The Disingenuousness Of The Limited Edition Chocolate Bar

Added on 16 June 2011

Was passing through the Co-Op today on the way to collect my morning pain au raisin, when I noticed a new display for Cadbury's Flake Allure. Normally I would pass a new chocolate bar without a second glance, but then I noticed that the display indicated the Allure was a Limited Edition chocolate bar. 'Limited edition?' I said to myself, 'that means they'll only make like forty or fifty of them, I'd better buy one.' I eschewed the morning pastry and instead handed over 69p for the Limited Edition bar of chocolate which, given that they're only making fifty of them, seemed pretty cheap.


[Interestingly, not far from the Flake Allure stand was the regular chocolate bar stand. 200g of Cadbury's Dairy Milk - which is a pretty big bar of chocolate by the way - cost £2.15. A 400g bar of Cadbury's Dairy Milk - which is an enormous bar of chocolate - cost £2.00. No wonder we're a nation of indolent fat fuckers.]
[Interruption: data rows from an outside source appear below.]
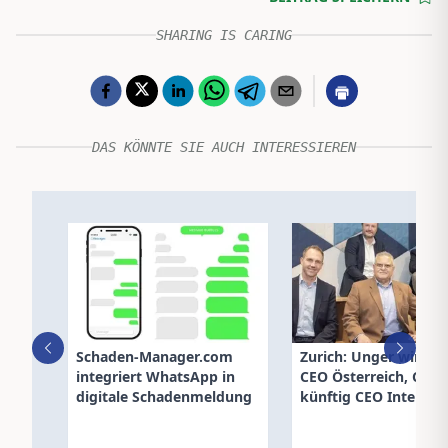
SHARING IS CARING
DAS KÖNNTE SIE AUCH INTERESSIEREN
Schaden-Manager.com
Zurich: Unger wird n
integriert WhatsApp in
CEO Österreich, Cirin
digitale Schadenmeldung
künftig CEO Internat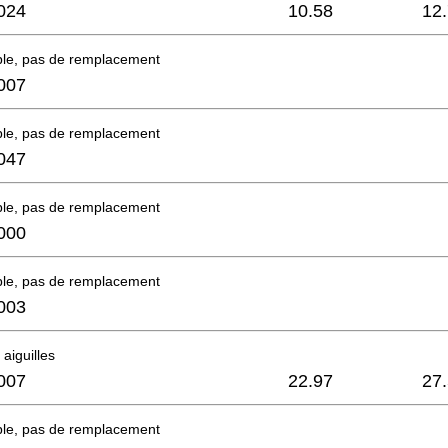
024
10.58
12
ble, pas de remplacement
007
ble, pas de remplacement
047
ble, pas de remplacement
000
ble, pas de remplacement
003
aiguilles
007
22.97
27
ble, pas de remplacement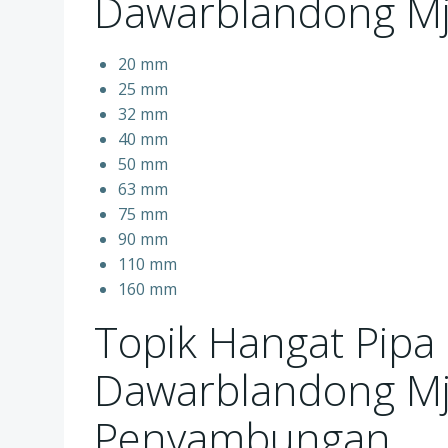
Dawarblandong Mj
20 mm
25 mm
32 mm
40 mm
50 mm
63 mm
75 mm
90 mm
110 mm
160 mm
Topik Hangat Pipa
Dawarblandong Mj
Penyambungan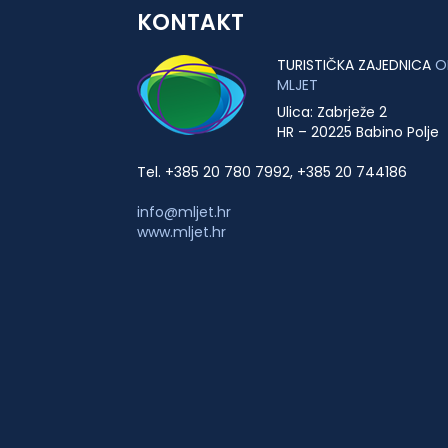
KONTAKT
TURISTIČKA ZAJEDNICA
O
MLJET
Ulica: Zabrježe 2
HR – 20225 Babino Polje
Tel. +385 20 780 7992, +385 20 744186
info@mljet.hr
www.mljet.hr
On the packaging of the Limited Edition bar itself, it doesn't have the words Limited Edition. That was just on the cardboard display in the shop. What it does say on the bar is:


the crumbliest flakiest milk chocolate…


Oh, and when you're reading this, imagine it being read out by a large breasted, delicious young woman enrobed in underwear, and not just any underwear, but M&S underwear…
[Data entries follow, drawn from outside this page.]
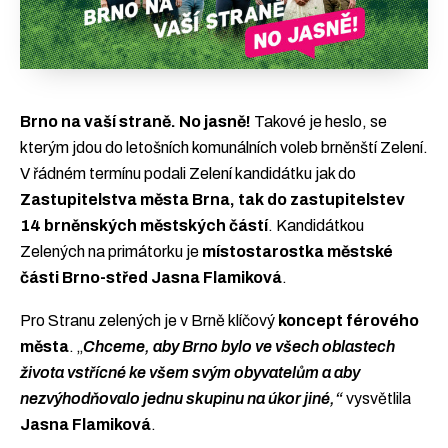
Brno na vaší straně. No jasně!
Takové je heslo, se
kterým jdou do letošních komunálních voleb brněnští Zelení.
V řádném termínu podali Zelení kandidátku jak do
Zastupitelstva města Brna, tak do zastupitelstev
14 brněnských městských částí
. Kandidátkou
Zelených na primátorku je
místostarostka městské
části Brno-střed Jasna Flamiková
.
Pro Stranu zelených je v Brně klíčový
koncept férového
města
. „
Chceme, aby Brno bylo ve všech oblastech
života vstřícné ke všem svým obyvatelům a aby
nezvýhodňovalo jednu skupinu na úkor jiné,“
vysvětlila
Jasna Flamiková
.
the crumbliest flakiest milk chocolate half enrobed in rich truffle and milk chocolate


OK, so now we're beginning to get some idea of what kind of bar we're going to encounter once we break into the non-Limited Edition embossed wrapping. It's chocolate half-wrapped in chocolate. One is automatically intrigued about what's happening with the other half of the bar, but you know that you're going to be disappointed. It would be great if the other half was enrobed in pyjamas or gold or mince.


Part of the problem with the traditional non-Limited Edition regular Flake is that it's the chocolate bar equivalent of Weetabix. It's impossible to open without spilling crumbs everywhere. With Weetabix, as with Flake, you'd think they'd have done something about it by now, but if they tried they'd probably have the Mail and the Express pishing their festering pants in moral indignation, claiming that it was the work of Satan (i.e. Brussels). So, has the half-enrobed Flake Allure eliminated this problem?


Well…. it's half eliminated the problem. In fact, to get down to minutiae, technically the Flake Allure isn't half-enrobed, it's three quarters enrobed. Perhaps they were going for juxtaposition. Perhaps actual half-enrobing was technically difficult, but to term the bar three quarters enrobed was too clumsy from a marketing perspective. The end result is that, as I sit here, I've got quarter the amount of chocolate crumbs on my computer keyboard than I would have done if I'd just unwrapped a Flake.


Why did they three-quarter enrobe the Flake, rather than fully enrobe it? Who the fuck knows? Maybe it's because that would have made it a Twirl.


You're wondering what it tastes like. I don't know. Why don't you eat the one that's just spilled crumbs all over your keyboard, you're thinking. I can't. I had it sitting there in front of me, while I wrote about it, and I was on the point of getting to the part where I describe that it tastes like a bar of chocolate, when my wife walked past. And that was the end of the chocolate.


It was so fast that I didn't actually see the Limited Edition bar of chocolate move, but now it's gone and she's sitting next door with crumbs all round her face.


If a kid ever asks you the definition of the word disingenuous, show them a limited edition bar of chocolate, packet of crisps or bottle of shampoo. The marketing people all learned the lesson of New Coke. If you bring out an exciting new product and no one wants it, you look stupid, your company looks stupid, your competitors rake in the benefits and the shit hits the fan. Much better to bring out a new product as a Limited Edition. If it bombs, it fits easily back into the can; if they sell out their Limited Edition product…. well then all they have to withdraw is the term Limited Edition, if they even do that.


Well, big business, this is what you get for your greed and avarice and multinational conglomerate gang rape of Planet Earth; the food we eat, the water we drink and the air we breathe are all Limited Edition, and we're all going to die.


Think I'll go and get that pain au raisin now. The Chocolate Fiend in the other room doesn't like 'em.